Dataset items
=-=-=
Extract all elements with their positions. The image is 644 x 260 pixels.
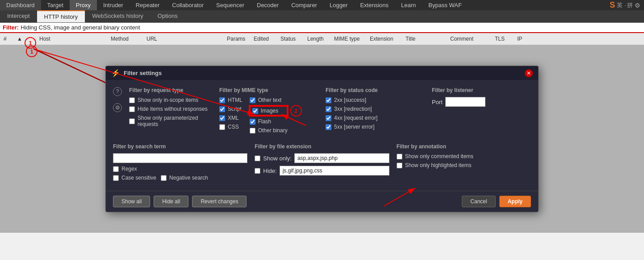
col-host[interactable]: Host — [36, 35, 107, 43]
other-text-checkbox[interactable] — [250, 97, 255, 103]
col-tls[interactable]: TLS — [491, 35, 514, 43]
5xx-checkbox[interactable] — [326, 124, 331, 130]
show-parameterized-row[interactable]: Show only parameterized requests — [129, 115, 212, 127]
other-binary-row[interactable]: Other binary — [250, 127, 288, 134]
regex-row[interactable]: Regex — [113, 166, 247, 172]
script-row[interactable]: Script — [219, 106, 243, 112]
col-params[interactable]: Params — [223, 35, 250, 43]
css-row[interactable]: CSS — [219, 124, 243, 130]
tab-websockets-history[interactable]: WebSockets history — [85, 10, 151, 22]
help-icon[interactable]: ? — [113, 87, 122, 96]
html-row[interactable]: HTML — [219, 97, 243, 103]
col-status[interactable]: Status — [277, 35, 304, 43]
show-inscope-label: Show only in-scope items — [138, 97, 198, 103]
commented-items-row[interactable]: Show only commented items — [397, 153, 531, 159]
show-only-input[interactable] — [294, 153, 389, 163]
toolbar-lang-icon[interactable]: 英 — [617, 1, 623, 9]
menu-collaborator[interactable]: Collaborator — [166, 0, 210, 10]
flash-checkbox[interactable] — [250, 119, 255, 125]
col-title[interactable]: Title — [402, 35, 447, 43]
col-mime[interactable]: MIME type — [330, 35, 366, 43]
commented-items-checkbox[interactable] — [397, 154, 402, 159]
4xx-checkbox[interactable] — [326, 115, 331, 121]
hide-no-response-checkbox[interactable] — [129, 106, 135, 112]
case-sensitive-row[interactable]: Case sensitive — [113, 175, 156, 181]
menu-repeater[interactable]: Repeater — [130, 0, 166, 10]
col-extension[interactable]: Extension — [366, 35, 402, 43]
hide-input[interactable] — [280, 166, 389, 176]
flash-row[interactable]: Flash — [250, 118, 288, 125]
menu-intruder[interactable]: Intruder — [97, 0, 130, 10]
col-url[interactable]: URL — [143, 35, 223, 43]
menu-learn[interactable]: Learn — [395, 0, 422, 10]
html-checkbox[interactable] — [219, 97, 225, 103]
hide-no-response-row[interactable]: Hide items without responses — [129, 106, 212, 112]
highlighted-items-label: Show only highlighted items — [405, 162, 472, 168]
highlighted-items-checkbox[interactable] — [397, 163, 402, 168]
case-sensitive-checkbox[interactable] — [113, 175, 119, 181]
tab-http-history[interactable]: HTTP history — [37, 10, 85, 22]
5xx-row[interactable]: 5xx [server error] — [326, 124, 425, 130]
negative-search-checkbox[interactable] — [161, 175, 167, 181]
show-inscope-checkbox[interactable] — [129, 97, 135, 103]
regex-checkbox[interactable] — [113, 166, 119, 172]
4xx-label: 4xx [request error] — [334, 115, 377, 121]
col-ip[interactable]: IP — [514, 35, 558, 43]
2xx-row[interactable]: 2xx [success] — [326, 97, 425, 103]
menu-logger[interactable]: Logger — [323, 0, 354, 10]
3xx-row[interactable]: 3xx [redirection] — [326, 106, 425, 112]
tab-intercept[interactable]: Intercept — [0, 10, 37, 22]
menu-bypass-waf[interactable]: Bypass WAF — [422, 0, 468, 10]
col-hash[interactable]: # — [0, 35, 13, 43]
other-text-row[interactable]: Other text — [250, 97, 288, 103]
other-binary-checkbox[interactable] — [250, 128, 255, 134]
menu-extensions[interactable]: Extensions — [354, 0, 395, 10]
5xx-label: 5xx [server error] — [334, 124, 375, 130]
show-inscope-row[interactable]: Show only in-scope items — [129, 97, 212, 103]
xml-checkbox[interactable] — [219, 115, 225, 121]
menu-decoder[interactable]: Decoder — [251, 0, 285, 10]
settings-icon[interactable]: ⚙ — [113, 103, 122, 112]
hide-all-button[interactable]: Hide all — [154, 196, 188, 207]
images-row[interactable]: Images 2 — [250, 106, 288, 116]
2xx-checkbox[interactable] — [326, 97, 331, 103]
port-input[interactable] — [445, 97, 485, 107]
html-label: HTML — [228, 97, 243, 103]
col-comment[interactable]: Comment — [447, 35, 491, 43]
menu-comparer[interactable]: Comparer — [285, 0, 323, 10]
script-checkbox[interactable] — [219, 106, 225, 112]
filter-bar[interactable]: Filter: Hiding CSS, image and general bi… — [0, 23, 644, 33]
show-only-checkbox[interactable] — [255, 155, 260, 161]
col-method[interactable]: Method — [107, 35, 143, 43]
cancel-button[interactable]: Cancel — [462, 196, 495, 207]
annotation-2: 2 — [290, 105, 302, 117]
3xx-label: 3xx [redirection] — [334, 106, 372, 112]
revert-changes-button[interactable]: Revert changes — [192, 196, 247, 207]
search-term-title: Filter by search term — [113, 143, 247, 150]
show-parameterized-checkbox[interactable] — [129, 118, 135, 124]
mime-col1: HTML Script XML — [219, 97, 243, 136]
search-term-input[interactable] — [113, 153, 247, 163]
highlighted-items-row[interactable]: Show only highlighted items — [397, 162, 531, 168]
show-all-button[interactable]: Show all — [113, 196, 150, 207]
menu-proxy[interactable]: Proxy — [70, 0, 97, 10]
tab-options[interactable]: Options — [151, 10, 185, 22]
menu-sequencer[interactable]: Sequencer — [210, 0, 251, 10]
menu-target[interactable]: Target — [41, 0, 70, 10]
col-edited[interactable]: Edited — [250, 35, 277, 43]
menu-dashboard[interactable]: Dashboard — [0, 0, 41, 10]
3xx-checkbox[interactable] — [326, 106, 331, 112]
css-checkbox[interactable] — [219, 124, 225, 130]
toolbar-gear-icon[interactable]: ⚙ — [635, 2, 640, 9]
filter-settings-modal: ⚡ Filter settings ✕ ? ⚙ Filter by reques… — [105, 66, 539, 212]
apply-button[interactable]: Apply — [499, 196, 531, 207]
4xx-row[interactable]: 4xx [request error] — [326, 115, 425, 121]
modal-close-button[interactable]: ✕ — [525, 69, 533, 77]
hide-checkbox[interactable] — [255, 168, 260, 174]
xml-row[interactable]: XML — [219, 115, 243, 121]
negative-search-row[interactable]: Negative search — [161, 175, 208, 181]
toolbar-speech-icon[interactable]: 拼 — [627, 1, 633, 9]
col-length[interactable]: Length — [304, 35, 330, 43]
images-checkbox[interactable] — [252, 108, 258, 114]
table-header: # ▲ Host Method URL Params Edited Status… — [0, 33, 644, 45]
=-=-=
Produce the data again character for character, with the images left out.

Extract all elements with their positions. The image is 644 x 260 pixels.
col-host[interactable]: Host — [36, 35, 107, 43]
other-text-checkbox[interactable] — [250, 97, 255, 103]
col-tls[interactable]: TLS — [491, 35, 514, 43]
5xx-checkbox[interactable] — [326, 124, 331, 130]
show-parameterized-row[interactable]: Show only parameterized requests — [129, 115, 212, 127]
other-binary-row[interactable]: Other binary — [250, 127, 288, 134]
regex-row[interactable]: Regex — [113, 166, 247, 172]
script-row[interactable]: Script — [219, 106, 243, 112]
col-params[interactable]: Params — [223, 35, 250, 43]
css-row[interactable]: CSS — [219, 124, 243, 130]
tab-websockets-history[interactable]: WebSockets history — [85, 10, 151, 22]
help-icon[interactable]: ? — [113, 87, 122, 96]
html-row[interactable]: HTML — [219, 97, 243, 103]
col-status[interactable]: Status — [277, 35, 304, 43]
show-inscope-label: Show only in-scope items — [138, 97, 198, 103]
commented-items-row[interactable]: Show only commented items — [397, 153, 531, 159]
show-only-input[interactable] — [294, 153, 389, 163]
toolbar-lang-icon[interactable]: 英 — [617, 1, 623, 9]
menu-collaborator[interactable]: Collaborator — [166, 0, 210, 10]
flash-checkbox[interactable] — [250, 119, 255, 125]
col-title[interactable]: Title — [402, 35, 447, 43]
col-mime[interactable]: MIME type — [330, 35, 366, 43]
commented-items-checkbox[interactable] — [397, 154, 402, 159]
4xx-checkbox[interactable] — [326, 115, 331, 121]
hide-no-response-checkbox[interactable] — [129, 106, 135, 112]
case-sensitive-row[interactable]: Case sensitive — [113, 175, 156, 181]
menu-repeater[interactable]: Repeater — [130, 0, 166, 10]
col-extension[interactable]: Extension — [366, 35, 402, 43]
hide-input[interactable] — [280, 166, 389, 176]
flash-row[interactable]: Flash — [250, 118, 288, 125]
menu-intruder[interactable]: Intruder — [97, 0, 130, 10]
col-url[interactable]: URL — [143, 35, 223, 43]
menu-learn[interactable]: Learn — [395, 0, 422, 10]
html-checkbox[interactable] — [219, 97, 225, 103]
hide-no-response-row[interactable]: Hide items without responses — [129, 106, 212, 112]
highlighted-items-label: Show only highlighted items — [405, 162, 472, 168]
highlighted-items-checkbox[interactable] — [397, 163, 402, 168]
case-sensitive-checkbox[interactable] — [113, 175, 119, 181]
tab-http-history[interactable]: HTTP history — [37, 10, 85, 22]
5xx-row[interactable]: 5xx [server error] — [326, 124, 425, 130]
negative-search-checkbox[interactable] — [161, 175, 167, 181]
show-inscope-checkbox[interactable] — [129, 97, 135, 103]
regex-checkbox[interactable] — [113, 166, 119, 172]
4xx-label: 4xx [request error] — [334, 115, 377, 121]
col-ip[interactable]: IP — [514, 35, 558, 43]
2xx-row[interactable]: 2xx [success] — [326, 97, 425, 103]
menu-logger[interactable]: Logger — [323, 0, 354, 10]
3xx-row[interactable]: 3xx [redirection] — [326, 106, 425, 112]
tab-intercept[interactable]: Intercept — [0, 10, 37, 22]
menu-bypass-waf[interactable]: Bypass WAF — [422, 0, 468, 10]
col-hash[interactable]: # — [0, 35, 13, 43]
other-text-row[interactable]: Other text — [250, 97, 288, 103]
other-binary-checkbox[interactable] — [250, 128, 255, 134]
menu-extensions[interactable]: Extensions — [354, 0, 395, 10]
5xx-label: 5xx [server error] — [334, 124, 375, 130]
show-inscope-row[interactable]: Show only in-scope items — [129, 97, 212, 103]
xml-checkbox[interactable] — [219, 115, 225, 121]
menu-decoder[interactable]: Decoder — [251, 0, 285, 10]
settings-icon[interactable]: ⚙ — [113, 103, 122, 112]
hide-all-button[interactable]: Hide all — [154, 196, 188, 207]
images-row[interactable]: Images 2 — [250, 106, 288, 116]
2xx-checkbox[interactable] — [326, 97, 331, 103]
port-input[interactable] — [445, 97, 485, 107]
html-label: HTML — [228, 97, 243, 103]
col-comment[interactable]: Comment — [447, 35, 491, 43]
menu-comparer[interactable]: Comparer — [285, 0, 323, 10]
script-checkbox[interactable] — [219, 106, 225, 112]
filter-bar[interactable]: Filter: Hiding CSS, image and general bi… — [0, 23, 644, 33]
show-only-checkbox[interactable] — [255, 155, 260, 161]
col-method[interactable]: Method — [107, 35, 143, 43]
cancel-button[interactable]: Cancel — [462, 196, 495, 207]
annotation-2: 2 — [290, 105, 302, 117]
3xx-label: 3xx [redirection] — [334, 106, 372, 112]
revert-changes-button[interactable]: Revert changes — [192, 196, 247, 207]
search-term-title: Filter by search term — [113, 143, 247, 150]
show-parameterized-checkbox[interactable] — [129, 118, 135, 124]
mime-col1: HTML Script XML — [219, 97, 243, 136]
search-term-input[interactable] — [113, 153, 247, 163]
highlighted-items-row[interactable]: Show only highlighted items — [397, 162, 531, 168]
show-all-button[interactable]: Show all — [113, 196, 150, 207]
menu-proxy[interactable]: Proxy — [70, 0, 97, 10]
tab-options[interactable]: Options — [151, 10, 185, 22]
menu-sequencer[interactable]: Sequencer — [210, 0, 251, 10]
menu-target[interactable]: Target — [41, 0, 70, 10]
col-edited[interactable]: Edited — [250, 35, 277, 43]
menu-dashboard[interactable]: Dashboard — [0, 0, 41, 10]
3xx-checkbox[interactable] — [326, 106, 331, 112]
css-checkbox[interactable] — [219, 124, 225, 130]
toolbar-gear-icon[interactable]: ⚙ — [635, 2, 640, 9]
filter-settings-modal: ⚡ Filter settings ✕ ? ⚙ Filter by reques… — [105, 66, 539, 212]
apply-button[interactable]: Apply — [499, 196, 531, 207]
4xx-row[interactable]: 4xx [request error] — [326, 115, 425, 121]
modal-close-button[interactable]: ✕ — [525, 69, 533, 77]
hide-checkbox[interactable] — [255, 168, 260, 174]
xml-row[interactable]: XML — [219, 115, 243, 121]
negative-search-row[interactable]: Negative search — [161, 175, 208, 181]
toolbar-speech-icon[interactable]: 拼 — [627, 1, 633, 9]
col-length[interactable]: Length — [304, 35, 330, 43]
images-checkbox[interactable] — [252, 108, 258, 114]
table-header: # ▲ Host Method URL Params Edited Status… — [0, 33, 644, 45]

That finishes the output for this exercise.